Patti Russell, director of the Sawnee Artists Association's gallery, was one of four member artists to paint the Sharon Springs Park egg.

"We worked a lot of hours on the egg and it's been finished since before Christmas, so we were really glad to see it on public display," she said.

"As I was leaving the park, I noticed a car pull in and stopped and everyone in the car was staring at the egg, so that was kind of neat."

Twenty-five eggs were produced. Chambers said they cost a total of $13,000, including $2,500 for the reusable mold.

The egg shape was chosen to recognize the contributions of the poultry industry in Forsyth, said Chambers, who also serves as president of the Cumming-Forsyth County Arts Council.

The arts council, artists association, parks and recreation department and Sawnee Woman's Club were involved in the project.

As the egg was being placed at the park, several members of the organizations involved began sharing horror stories of transporting the eggs, including nearly losing one while crossing Lake Lanier.

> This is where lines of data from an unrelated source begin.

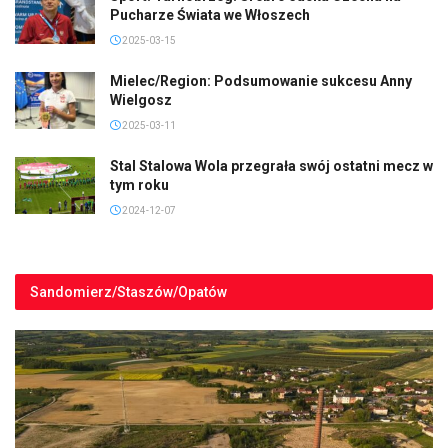
Pucharze Świata we Włoszech
2025-03-15
Mielec/Region: Podsumowanie sukcesu Anny
Wielgosz
2025-03-11
Stal Stalowa Wola przegrała swój ostatni mecz w
tym roku
2024-12-07
Sandomierz/Staszów/Opatów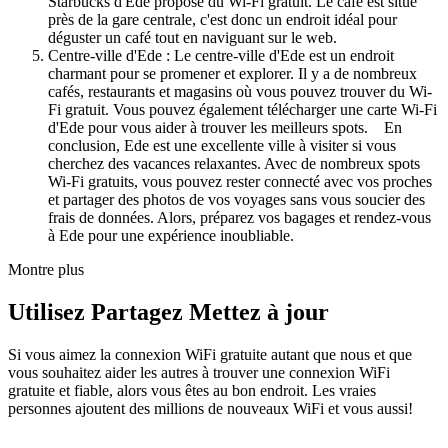
Starbucks d'Ede propose du Wi-Fi gratuit. Le café est situé
près de la gare centrale, c'est donc un endroit idéal pour
déguster un café tout en naviguant sur le web.
Centre-ville d'Ede : Le centre-ville d'Ede est un endroit
charmant pour se promener et explorer. Il y a de nombreux
cafés, restaurants et magasins où vous pouvez trouver du Wi-
Fi gratuit. Vous pouvez également télécharger une carte Wi-Fi
d'Ede pour vous aider à trouver les meilleurs spots. En
conclusion, Ede est une excellente ville à visiter si vous
cherchez des vacances relaxantes. Avec de nombreux spots
Wi-Fi gratuits, vous pouvez rester connecté avec vos proches
et partager des photos de vos voyages sans vous soucier des
frais de données. Alors, préparez vos bagages et rendez-vous
à Ede pour une expérience inoubliable.
Montre plus
Utilisez Partagez Mettez à jour
Si vous aimez la connexion WiFi gratuite autant que nous et que
vous souhaitez aider les autres à trouver une connexion WiFi
gratuite et fiable, alors vous êtes au bon endroit. Les vraies
personnes ajoutent des millions de nouveaux WiFi et vous aussi!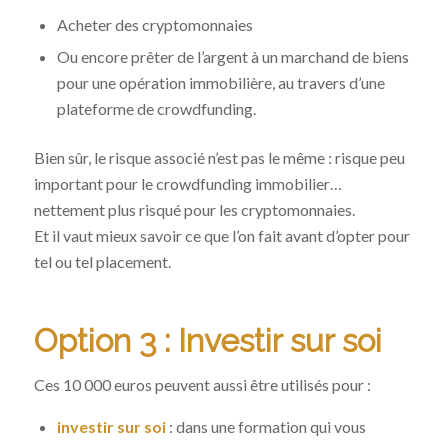
Acheter des cryptomonnaies
Ou encore prêter de l’argent à un marchand de biens
pour une opération immobilière, au travers d’une
plateforme de crowdfunding.
Bien sûr, le risque associé n’est pas le même : risque peu
important pour le crowdfunding immobilier…
nettement plus risqué pour les cryptomonnaies.
Et il vaut mieux savoir ce que l’on fait avant d’opter pour
tel ou tel placement.
Option 3 : Investir sur soi
Ces 10 000 euros peuvent aussi être utilisés pour :
investir sur soi
: dans une formation qui vous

Elizabeth Keller, with the county's parks and recreation department, said she delivered several at one time in a large truck.

"We looked like a mini-egg crate when we delivered those things," she said.

Despite the logistical challenges, all the eggs are safe. Many are in the process of being painted, including those for United Community Bank, American Proteins and McDonald & Son Funeral Home.

Once painted, the eggs will go to Lanier Technical College, where they will receive a clear coat finish to protect against vandalism.